Copy every record below exactly, leaving out any pictures.

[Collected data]
=== Section Start ===
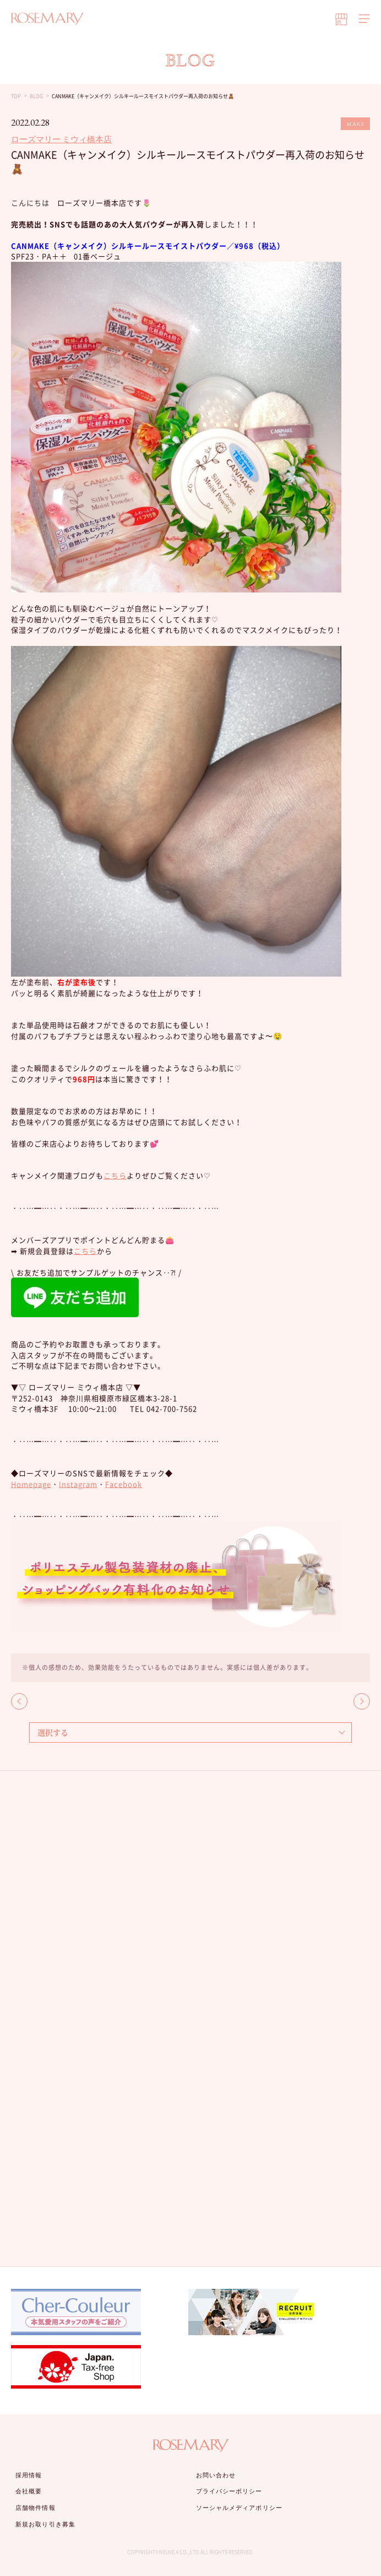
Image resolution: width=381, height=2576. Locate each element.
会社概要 (28, 2491)
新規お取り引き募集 (45, 2524)
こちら (115, 1175)
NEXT (361, 1701)
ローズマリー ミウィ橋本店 (61, 139)
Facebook (123, 1484)
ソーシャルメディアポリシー (239, 2508)
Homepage (31, 1484)
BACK (19, 1701)
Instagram (78, 1484)
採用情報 (28, 2475)
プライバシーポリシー (229, 2491)
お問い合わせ (216, 2475)
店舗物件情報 (35, 2508)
=== Section End ===
● Output of the task
Image resolution: width=381, height=2576. Locate each element.
会社概要 (28, 2491)
新規お取り引き募集 (45, 2524)
こちら (115, 1175)
NEXT (361, 1701)
ローズマリー ミウィ橋本店 (61, 139)
Facebook (123, 1484)
ソーシャルメディアポリシー (239, 2508)
Homepage (31, 1484)
BACK (19, 1701)
Instagram (78, 1484)
採用情報 (28, 2475)
プライバシーポリシー (229, 2491)
お問い合わせ (216, 2475)
店舗物件情報 (35, 2508)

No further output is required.